(Data records)
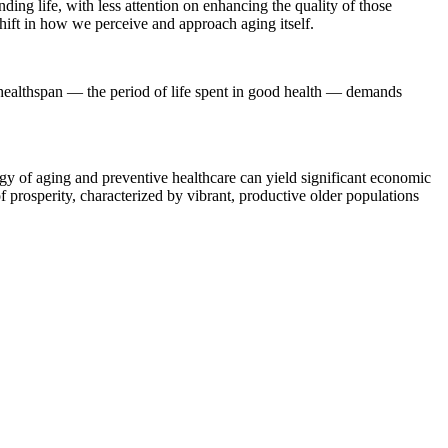
ding life, with less attention on enhancing the quality of those
hift in how we perceive and approach aging itself.
g healthspan — the period of life spent in good health — demands
logy of aging and preventive healthcare can yield significant economic
f prosperity, characterized by vibrant, productive older populations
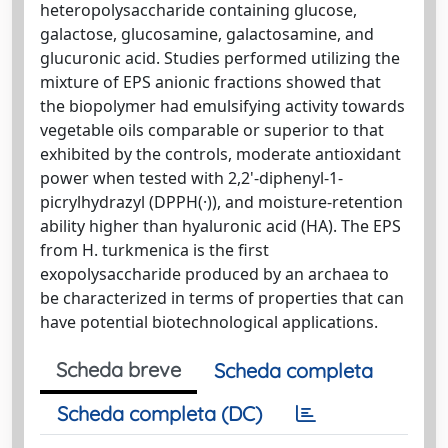
heteropolysaccharide containing glucose,
galactose, glucosamine, galactosamine, and
glucuronic acid. Studies performed utilizing the
mixture of EPS anionic fractions showed that
the biopolymer had emulsifying activity towards
vegetable oils comparable or superior to that
exhibited by the controls, moderate antioxidant
power when tested with 2,2'-diphenyl-1-
picrylhydrazyl (DPPH(·)), and moisture-retention
ability higher than hyaluronic acid (HA). The EPS
from H. turkmenica is the first
exopolysaccharide produced by an archaea to
be characterized in terms of properties that can
have potential biotechnological applications.
Scheda breve
Scheda completa
Scheda completa (DC)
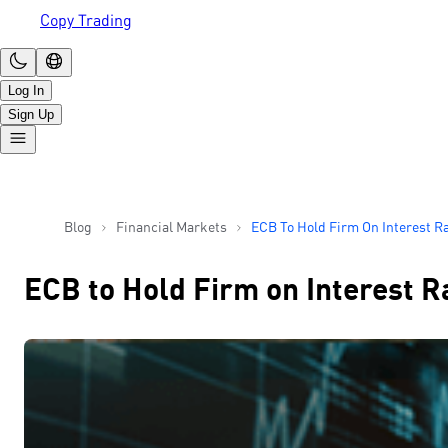
Copy Trading
Log In
Sign Up
Blog
Financial Markets
ECB To Hold Firm On Interest R
ECB to Hold Firm on Interest R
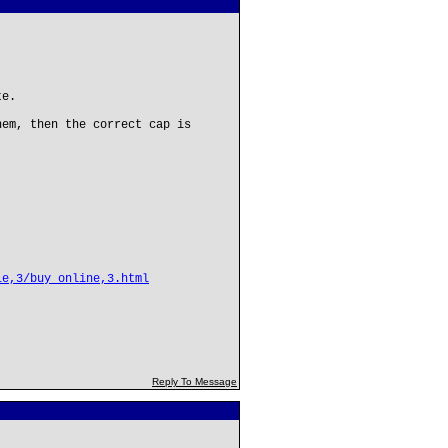
te.
hem, then the correct cap is
le,3/buy_online,3.html
Reply To Message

_Task requirements_
Every line from the one bearing "Financial Markets" through the end of the data above must be output exactly, and no picture may appear.

_Exercise result_
Financial Markets
ECB To Hold Firm On Interest R
ECB to Hold Firm on Interest R
te.
hem, then the correct cap is
le,3/buy_online,3.html
Reply To Message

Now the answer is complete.